Bert Harris

Personal information
- Full name: Albert Walter Allen Harris
- Nickname: Bert
- Born: 9 April 1873 Birmingham, England
- Died: 21 April 1897 (aged 24) Birmingham, England

Team information
- Discipline: Track
- Role: Rider
- Rider type: Sprinter

Amateur team
- 1887–1893: –

Professional team
- 1894–1897: London Polytechnic Cycle Club

Major wins
- Professional Champion

= Bert Harris =

English cyclist (1873–1897)

Albert Walter Allen Harris (9 April 1873 in Birmingham – 21 April 1897 in Birmingham General Hospital) was a professional racing cyclist. He was raised in Leicester and attended Holy Trinity School. He started cycling competitively at the age of 14 and came second in the 'Infirmary Sports' at Aylestone Road Sports Ground (now the Grace Road Cricket Ground) two years later.

==Early life==
Harris was born in Birmingham on 9 April 1873, the son of Walter James and Emma Harris.

==Cyclist==
Harris gained his first major win at Bristol in 1889, completing the Five Mile race in 18 minutes and 25 seconds. Harris broke the records for the mile and three-quarter mile events in 1893 before turning professional in 1894 and joined the London Polytechnic Cycle Club. Harris was coached by Sam Mussabini to his first professional cycling championship victory in 1894. During a race in Cardiff in April 1895, he came off his bicycle and was knocked unconscious for 48 hours. However, by September he was well enough to break the English professional record at Herne Hill Velodrome, completing the half-mile in 57.3 seconds and the mile in 118.3 seconds.

Harris competed alongside the big names in cycling in Australia during the southern summer of 1895-1896, receiving £400 for winning one race alone. On average he earned £15 a week. He was so successful that people began to refer to 1896 as Harris Year.

==Death==
Harris' last event was a ten-mile race on Easter Monday in 1897. About four miles into the race he came off his bicycle after a wheel buckled and struck his head on the hard surface. He died two days later without regaining consciousness.

His funeral was held on 26 April which included a cortege from his home at Portsmouth Road in the Belgrave district of Leicester to the Welford Road cemetery two miles away. The Leicester Chronicle reported it as "Such a scene at a funeral has never been equalled in Leicester" with crowds of people ("tens of thousands") turned out along the route.
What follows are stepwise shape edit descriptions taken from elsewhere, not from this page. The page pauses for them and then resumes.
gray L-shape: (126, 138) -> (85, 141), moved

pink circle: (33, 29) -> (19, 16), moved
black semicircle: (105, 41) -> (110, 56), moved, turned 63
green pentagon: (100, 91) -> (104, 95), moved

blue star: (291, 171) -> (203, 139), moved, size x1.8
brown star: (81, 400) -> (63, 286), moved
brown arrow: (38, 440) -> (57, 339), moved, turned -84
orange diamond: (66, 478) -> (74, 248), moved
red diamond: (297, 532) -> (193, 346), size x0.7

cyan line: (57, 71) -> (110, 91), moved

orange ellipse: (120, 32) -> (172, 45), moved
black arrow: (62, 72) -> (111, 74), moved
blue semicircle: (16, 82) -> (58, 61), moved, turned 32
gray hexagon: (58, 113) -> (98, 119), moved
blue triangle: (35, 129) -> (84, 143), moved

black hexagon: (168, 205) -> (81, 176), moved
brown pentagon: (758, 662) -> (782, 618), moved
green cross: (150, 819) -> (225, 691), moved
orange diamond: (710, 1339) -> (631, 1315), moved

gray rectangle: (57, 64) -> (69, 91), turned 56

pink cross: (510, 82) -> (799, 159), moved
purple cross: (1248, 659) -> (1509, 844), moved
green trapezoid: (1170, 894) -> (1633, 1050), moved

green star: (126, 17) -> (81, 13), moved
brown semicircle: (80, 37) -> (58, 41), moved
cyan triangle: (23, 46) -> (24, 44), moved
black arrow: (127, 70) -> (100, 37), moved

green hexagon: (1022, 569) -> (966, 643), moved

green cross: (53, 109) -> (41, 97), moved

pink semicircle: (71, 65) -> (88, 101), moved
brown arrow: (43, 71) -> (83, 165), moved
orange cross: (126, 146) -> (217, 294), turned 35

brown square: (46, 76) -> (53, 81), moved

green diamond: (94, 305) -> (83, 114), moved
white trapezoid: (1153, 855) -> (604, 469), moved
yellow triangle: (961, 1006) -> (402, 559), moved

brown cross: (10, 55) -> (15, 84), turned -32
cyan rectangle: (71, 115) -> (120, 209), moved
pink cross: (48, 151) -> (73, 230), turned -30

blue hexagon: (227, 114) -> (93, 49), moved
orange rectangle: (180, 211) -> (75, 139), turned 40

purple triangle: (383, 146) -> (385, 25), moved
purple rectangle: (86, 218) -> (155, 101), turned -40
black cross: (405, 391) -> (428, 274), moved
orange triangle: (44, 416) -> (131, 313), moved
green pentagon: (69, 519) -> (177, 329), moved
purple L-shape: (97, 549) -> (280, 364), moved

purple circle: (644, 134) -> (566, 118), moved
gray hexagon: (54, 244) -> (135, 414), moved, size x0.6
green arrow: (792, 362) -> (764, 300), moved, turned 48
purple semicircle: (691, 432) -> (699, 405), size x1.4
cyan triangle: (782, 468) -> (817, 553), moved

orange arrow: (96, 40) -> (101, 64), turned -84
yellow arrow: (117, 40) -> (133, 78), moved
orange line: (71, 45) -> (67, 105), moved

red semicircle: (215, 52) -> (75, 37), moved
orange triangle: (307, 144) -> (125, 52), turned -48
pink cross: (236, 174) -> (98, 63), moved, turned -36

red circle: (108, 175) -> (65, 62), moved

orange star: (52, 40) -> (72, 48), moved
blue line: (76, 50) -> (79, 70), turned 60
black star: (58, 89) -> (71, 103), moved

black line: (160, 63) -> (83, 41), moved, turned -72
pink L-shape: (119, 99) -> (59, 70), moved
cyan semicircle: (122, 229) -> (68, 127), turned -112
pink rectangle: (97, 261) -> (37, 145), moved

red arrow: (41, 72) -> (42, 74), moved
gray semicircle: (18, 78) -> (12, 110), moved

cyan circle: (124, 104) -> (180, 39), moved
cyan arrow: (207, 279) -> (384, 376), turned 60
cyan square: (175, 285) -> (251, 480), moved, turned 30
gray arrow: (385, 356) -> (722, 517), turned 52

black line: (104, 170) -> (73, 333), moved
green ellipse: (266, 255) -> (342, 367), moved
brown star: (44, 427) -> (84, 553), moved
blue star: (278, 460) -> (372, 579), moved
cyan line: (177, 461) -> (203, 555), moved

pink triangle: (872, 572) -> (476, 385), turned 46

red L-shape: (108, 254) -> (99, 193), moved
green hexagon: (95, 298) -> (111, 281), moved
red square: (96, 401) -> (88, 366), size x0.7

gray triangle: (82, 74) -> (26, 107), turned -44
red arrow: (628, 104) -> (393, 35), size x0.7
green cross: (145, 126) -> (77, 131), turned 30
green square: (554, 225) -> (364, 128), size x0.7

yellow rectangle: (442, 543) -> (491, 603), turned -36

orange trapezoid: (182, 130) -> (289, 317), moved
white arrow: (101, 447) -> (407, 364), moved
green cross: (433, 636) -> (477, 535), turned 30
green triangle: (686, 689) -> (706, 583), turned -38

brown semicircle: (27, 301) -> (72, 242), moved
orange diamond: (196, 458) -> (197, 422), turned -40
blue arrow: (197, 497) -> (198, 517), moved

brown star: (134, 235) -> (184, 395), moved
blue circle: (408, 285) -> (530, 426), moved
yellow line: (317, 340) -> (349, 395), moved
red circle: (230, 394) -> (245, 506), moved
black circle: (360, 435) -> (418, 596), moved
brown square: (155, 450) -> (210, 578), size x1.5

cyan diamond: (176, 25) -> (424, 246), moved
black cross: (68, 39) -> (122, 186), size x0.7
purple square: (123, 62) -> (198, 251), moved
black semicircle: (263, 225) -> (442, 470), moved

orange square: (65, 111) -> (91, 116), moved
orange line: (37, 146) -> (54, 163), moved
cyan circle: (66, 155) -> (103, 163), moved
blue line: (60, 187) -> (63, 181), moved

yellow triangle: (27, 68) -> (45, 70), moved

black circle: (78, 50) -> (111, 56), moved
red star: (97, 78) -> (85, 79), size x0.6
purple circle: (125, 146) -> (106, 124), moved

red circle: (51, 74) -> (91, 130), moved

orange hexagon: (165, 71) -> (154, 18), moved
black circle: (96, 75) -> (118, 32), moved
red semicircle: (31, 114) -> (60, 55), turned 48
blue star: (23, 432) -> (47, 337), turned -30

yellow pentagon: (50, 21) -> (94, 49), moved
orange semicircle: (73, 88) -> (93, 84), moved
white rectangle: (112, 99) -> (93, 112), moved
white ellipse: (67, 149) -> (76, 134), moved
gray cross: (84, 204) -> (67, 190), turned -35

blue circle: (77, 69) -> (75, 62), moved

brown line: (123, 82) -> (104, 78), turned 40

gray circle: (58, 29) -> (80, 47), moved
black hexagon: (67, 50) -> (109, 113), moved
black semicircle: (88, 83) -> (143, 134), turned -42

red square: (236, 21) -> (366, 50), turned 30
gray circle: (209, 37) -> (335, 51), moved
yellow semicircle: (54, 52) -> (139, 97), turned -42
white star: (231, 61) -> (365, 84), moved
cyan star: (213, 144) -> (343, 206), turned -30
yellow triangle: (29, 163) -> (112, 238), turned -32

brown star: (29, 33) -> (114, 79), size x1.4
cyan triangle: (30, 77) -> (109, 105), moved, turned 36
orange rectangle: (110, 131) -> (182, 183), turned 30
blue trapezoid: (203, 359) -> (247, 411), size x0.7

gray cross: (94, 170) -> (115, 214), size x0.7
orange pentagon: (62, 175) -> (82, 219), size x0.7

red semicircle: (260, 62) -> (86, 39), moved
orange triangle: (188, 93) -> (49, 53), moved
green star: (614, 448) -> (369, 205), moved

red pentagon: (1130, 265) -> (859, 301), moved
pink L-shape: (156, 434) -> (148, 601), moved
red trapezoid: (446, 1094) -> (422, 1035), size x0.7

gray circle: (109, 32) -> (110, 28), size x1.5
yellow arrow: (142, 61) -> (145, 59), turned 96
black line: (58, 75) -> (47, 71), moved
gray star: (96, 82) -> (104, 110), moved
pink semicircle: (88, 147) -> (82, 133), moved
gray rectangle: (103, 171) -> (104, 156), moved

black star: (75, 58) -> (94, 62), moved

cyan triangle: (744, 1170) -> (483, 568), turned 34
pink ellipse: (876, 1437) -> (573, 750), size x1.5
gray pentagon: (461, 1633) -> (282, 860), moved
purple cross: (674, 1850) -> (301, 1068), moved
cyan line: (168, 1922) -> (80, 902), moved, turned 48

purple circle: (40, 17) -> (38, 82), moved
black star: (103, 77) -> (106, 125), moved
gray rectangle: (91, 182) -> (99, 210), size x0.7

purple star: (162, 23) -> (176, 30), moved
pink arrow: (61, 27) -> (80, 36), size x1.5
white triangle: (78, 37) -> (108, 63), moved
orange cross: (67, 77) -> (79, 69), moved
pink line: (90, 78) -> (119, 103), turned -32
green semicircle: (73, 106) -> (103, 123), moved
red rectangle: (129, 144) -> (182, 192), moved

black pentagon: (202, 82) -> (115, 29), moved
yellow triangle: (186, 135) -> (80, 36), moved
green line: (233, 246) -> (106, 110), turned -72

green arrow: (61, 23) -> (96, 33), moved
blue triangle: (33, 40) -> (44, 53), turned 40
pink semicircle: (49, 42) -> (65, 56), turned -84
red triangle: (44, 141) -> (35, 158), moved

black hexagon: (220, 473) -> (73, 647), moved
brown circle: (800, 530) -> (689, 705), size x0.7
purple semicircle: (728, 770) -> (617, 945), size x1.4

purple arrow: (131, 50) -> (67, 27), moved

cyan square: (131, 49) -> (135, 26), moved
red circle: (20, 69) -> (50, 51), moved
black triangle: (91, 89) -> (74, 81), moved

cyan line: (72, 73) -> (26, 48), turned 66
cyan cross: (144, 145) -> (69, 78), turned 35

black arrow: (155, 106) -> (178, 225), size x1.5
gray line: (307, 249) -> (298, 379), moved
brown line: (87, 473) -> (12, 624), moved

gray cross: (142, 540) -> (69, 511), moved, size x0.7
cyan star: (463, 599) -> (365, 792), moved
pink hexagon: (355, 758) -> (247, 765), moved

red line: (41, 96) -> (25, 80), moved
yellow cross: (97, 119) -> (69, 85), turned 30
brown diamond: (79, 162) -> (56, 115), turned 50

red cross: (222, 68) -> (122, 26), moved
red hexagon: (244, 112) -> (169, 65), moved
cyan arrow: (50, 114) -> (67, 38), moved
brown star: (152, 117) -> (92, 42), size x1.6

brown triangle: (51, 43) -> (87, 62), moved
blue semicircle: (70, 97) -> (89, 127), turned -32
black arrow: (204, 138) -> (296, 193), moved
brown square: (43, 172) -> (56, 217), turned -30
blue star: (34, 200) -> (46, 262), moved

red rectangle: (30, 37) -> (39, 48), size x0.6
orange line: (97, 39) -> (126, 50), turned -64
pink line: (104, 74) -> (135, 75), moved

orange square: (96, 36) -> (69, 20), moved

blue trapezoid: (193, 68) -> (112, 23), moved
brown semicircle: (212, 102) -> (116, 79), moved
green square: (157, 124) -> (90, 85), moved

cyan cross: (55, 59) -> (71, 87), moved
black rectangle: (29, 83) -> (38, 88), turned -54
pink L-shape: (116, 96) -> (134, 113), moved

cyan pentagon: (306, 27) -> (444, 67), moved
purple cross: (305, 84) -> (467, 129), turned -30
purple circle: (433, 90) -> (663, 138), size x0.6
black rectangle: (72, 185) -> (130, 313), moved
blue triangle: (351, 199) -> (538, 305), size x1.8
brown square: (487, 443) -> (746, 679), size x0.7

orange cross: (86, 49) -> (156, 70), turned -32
As the cortege arrived at Welford Road it was joined by representative gathering of cyclists and athletes from the midlands area.

==Harris' remembrance==
A memorial erected at Welford Road Cemetery, Leicester is evidence of popularity:
|
"This memorial stone is erected by the cyclists of England in token of the sincere respect and esteem in which he was held by wheelmen the world over. He was ever a fair and honourable rider and sportsman and his lamented death cut off in its prime one of the brightest and most genial spirits of cycledom. He fell on the racing path at Aston on Easter Monday 1897 and succumbed to his injuries at the General Hospital Birmingham April 21, 1897 aged 24 years."
 |
Dick Swann wrote a book titled Bert Harris of the Poly: A Cycling Legend which was published by V Harvey in January 1974. ISBN 978-0-85544-010-7

Roger Lovell, a Leicester businessman is hoping to raise £30,000 in order to erect a public statue to commemorate Harris. Lovell also approached the BBC to film a drama documentary, which was subsequently made by Victorian reconstructionists on location in Leicester. In a bizarre coincidence, the actor who played Harris turned out to be his descendant.